Esse histórico de desvios nos últimos anos coincide com o período em que o Brasil vem freando os investimentos em infraestrutura — ou seja, o pior cenário possível: gastou menos do que deveria e parte do que foi gasto acabou drenado pela corrupção. O total de investimentos em 2021 correspondeu a apenas 1,57% do PIB (134 bilhões de reais), o menor patamar da série histórica organizada pela CNI (veja o quadro). Nas últimas duas décadas, o país investiu, em média, aproximadamente 2% do PIB em infraestrutura por ano, menos da metade do que o necessário. Programas bem-sucedidos nos últimos governos foram quase exceção. Salvaram-se exemplos como o desenvolvimento da tecnologia para a exploração do pré-sal dos anos petistas e as concessões e privatizações de portos e aeroportos implementadas pelas gestões de Michel Temer e Jair Bolsonaro.
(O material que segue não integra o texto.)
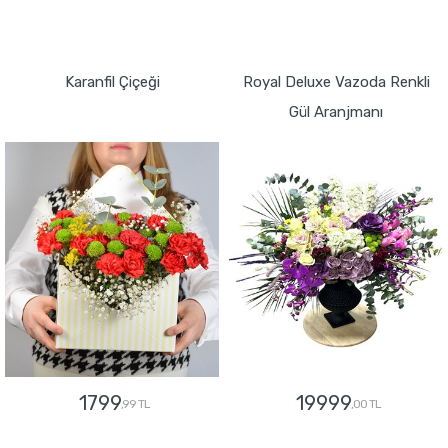
GÖNDER
GÖNDER
Karanfil Çiçeği
Royal Deluxe Vazoda Renkli
Gül Aranjmanı
1799
19999
,99 TL
,00 TL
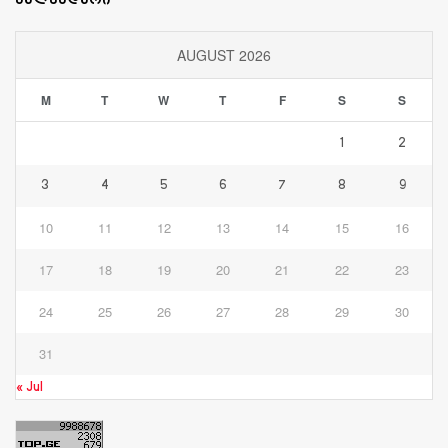
კალენდარი
AUGUST 2026
M
T
W
T
F
S
S
1
2
3
4
5
6
7
8
9
10
11
12
13
14
15
16
17
18
19
20
21
22
23
24
25
26
27
28
29
30
31
« Jul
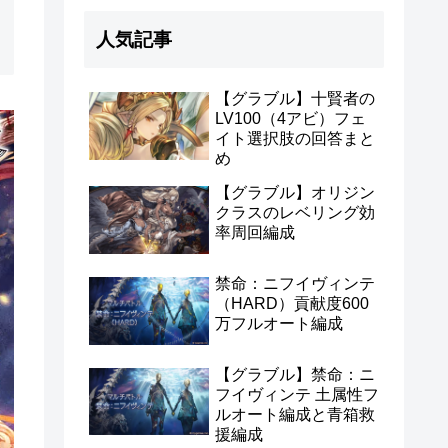
人気記事
【グラブル】十賢者の
LV100（4アビ）フェ
イト選択肢の回答まと
め
【グラブル】オリジン
クラスのレベリング効
率周回編成
禁命：ニフイヴィンテ
（HARD）貢献度600
万フルオート編成
【グラブル】禁命：ニ
フイヴィンテ 土属性フ
ルオート編成と青箱救
援編成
A despeito do histórico de corrupção em obras e dos preocupantes sinais de nostalgia por projetos antigos, ainda existe certo otimismo, com a esperança de que Lula olhe para frente, mantendo a agenda de concessões e PPPs (parcerias público-privadas) na área de infraestrutura. “Nós pleiteamos que essa fosse uma agenda de Estado, e não de governo, porque os estudos para uma concessão levam dois, três anos e não podem se perder com a troca de presidente. O governo atual tem acenado para isso e manteve a estrutura”, diz Wagner Ferreira Cardoso, secretário-executivo de Infraestrutura da CNI. O próprio ministro da Fazenda, Fernando Haddad, já atuou no passado na elaboração de normas para as PPPs e se cercou de nomes que transmitiram alguma tranquilidade ao mercado, como o número 2 da pasta, o economista Gabriel Galípolo. Outro entusiasta do modelo é o vice-presidente, Geraldo Alckmin, que também é ministro do Desenvolvimento, Indústria, Comércio e Serviços. Alckmin fez privatizações importantes quando governou São Paulo, desde rodovias até linhas do metrô.
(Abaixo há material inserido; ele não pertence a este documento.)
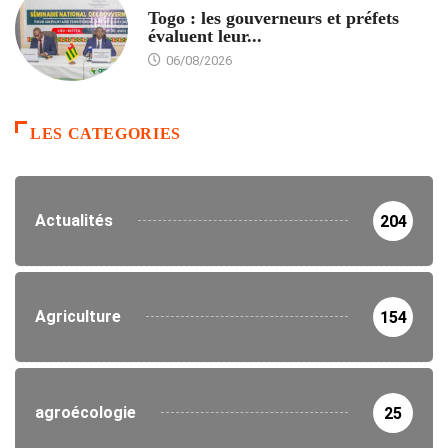
Togo : les gouverneurs et préfets
évaluent leur...
06/08/2026
LES CATEGORIES
Actualités
204
Agriculture
154
agroécologie
25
Além das biografias dos integrantes da gestão, há a avaliação de que o corpo técnico composto de servidores de órgãos do governo especializou-se nos últimos anos na elaboração de projetos de concessões e PPPs. “O governo é um transatlântico e não se dá cavalo de pau em transatlântico. Não se desmonta esse ecossistema de técnicos com facilidade”, diz Sandro Cabral, professor de estratégia e gestão pública do Insper. Na visão dele, a despeito dos discursos para a plateia, o PT se tornou muito pragmático. “Basta ver que recentes governos petistas na Bahia, no Ceará e no Piauí privatizaram metrô, hospitais e saneamento”, lembra. Com base nisso, a expectativa é a de que ideias como a volta do trem-bala fiquem para trás, cedendo lugar a concessões com viabilidade comercial e capacidade de resolver os problemas mais urgentes. O Brasil precisa entrar no trilho certo.